To prevent circularity problems during the process of registration (i.e., tissue classification, spatial normalization, spatial smoothing), a refined VBM method has been introduced and implemented31,76,77. This method includes a new registration method called diffeomorphic anatomical registration involving exponentiated Lie algebra (DARTEL)31. This method provides clearer segmentation and better registration with regards to boundaries between gray matter and white matter compared to optimized VBM78,79. With this method, we conducted a VBM analysis using the SPM12 VBM-DARTEL procedure (SPM12, http://www.fil.ion.ucl.ac.uk/spm/,Wellcome Trust Centre for Neuroimaging, London, UK)80.

No abnormalities from motion or other artifacts were found in the T1-weighted images, which were inspected by a well-trained physician. The procedure for preprocessing the T1-weighted images included (i) manual reorientation to the anterior commissure, (ii) gray matter segmentation based on a standard tissue probability map provided from SPM, (iii) the creation of a study-specific template, spatial normalization with DARTEL to normalize individual images to the DARTEL template, modulation to adjust for volume signal changes during spatial normalization and (iv) spatial smoothing of the gray matter partitions with a Gaussian kernel of 8 mm full-width at half maximum. After preprocessing, the rGMV for each area was extracted by averaging the values in 116 brain regions from the AAL atlas81.

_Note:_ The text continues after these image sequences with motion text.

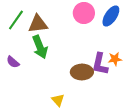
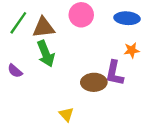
pink circle: (84, 13) -> (81, 15), moved
blue ellipse: (111, 16) -> (127, 18), turned 60
orange star: (115, 59) -> (132, 50), moved

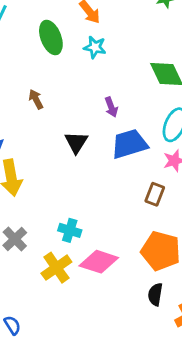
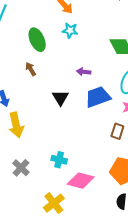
green ellipse: (51, 38) -> (37, 40), moved
purple arrow: (111, 107) -> (84, 72), turned 120
yellow cross: (56, 268) -> (54, 203), moved

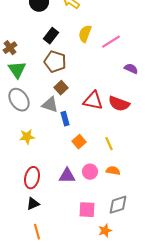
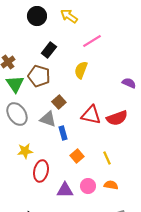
yellow semicircle: (85, 34) -> (81, 70), moved
pink line: (111, 42) -> (92, 41), moved
brown pentagon: (55, 62) -> (39, 76), moved
red semicircle: (119, 104) -> (117, 118), turned -40
red ellipse: (32, 178) -> (41, 171), moved

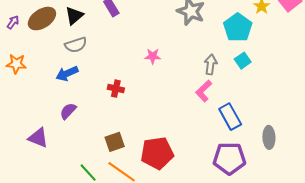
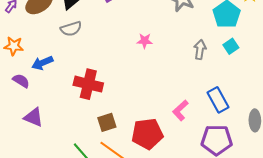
blue arrow: (67, 74) -> (42, 63), moved
red cross: (116, 89) -> (88, 84), moved, size x1.8
pink L-shape: (204, 91) -> (180, 110), moved
purple semicircle: (68, 111) -> (21, 81), moved, turned 78

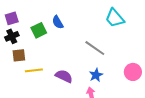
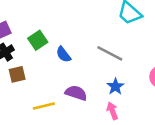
blue semicircle: (58, 22) -> (63, 54), moved
yellow line: (34, 70) -> (44, 106), moved

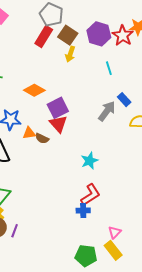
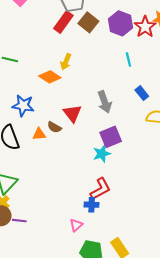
yellow arrow: (70, 54) -> (66, 62), moved
purple square: (58, 108) -> (111, 137), moved
gray arrow: (107, 111) -> (105, 102), moved, turned 120
orange triangle: (29, 133) -> (39, 134), moved
purple line: (15, 231) -> (19, 221), turned 72
pink triangle: (115, 232) -> (76, 225), moved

For this particular study, we used the standard adult SPM template instead of an age-specific template. While this application remains controversial82, several neuroimaging studies on developing brains have not only shown neuroanatomical differences between adults but also demonstrated valid neuroimaging results for children using the adult template71,83,84,85. Moreover, the standard adult SPM template enables us to compare or combine the results of previous studies conducted in adults or across different age groups72,86,87.

Statistical analysis

All statistical analyses were performed using MATLAB-based custom software (MathWorks, Sherborn, MA, USA) and SPSS 20.0 for Windows (SPSS Inc., Chicago, IL, USA). Partial correlation analyses were carried out to assess which relevant covariates established by the previous literature were associated with sleep disturbances. The factors include the participant’s age, sex, TIV, and caffeine consumption15,17,74. As a next step, we performed partial correlation analyses (covariates; age, sex, and TIV) to investigate associations of rGMVs with the severity of sleep disturbances. A false discovery rate (FDR) threshold of <0.2 was determined to be significant for addressing multiple comparison issues78. FDR thresholding controls the expected proportion of false positives only among brain regions showing significance78. Although conservative levels of FDR (e.g., 0.01–0.05) can be used in neuroimaging studies, FDR control levels in the range of 0.1–0.2 are originally and practically known to be acceptable and have been applied in several neuroimaging studies33,78,79,88,89. FDR corrected p-values were calculated by using spm_P_FDR.m with all regional p-value inputs, which is a MATLAB code included in the SPM toolbox.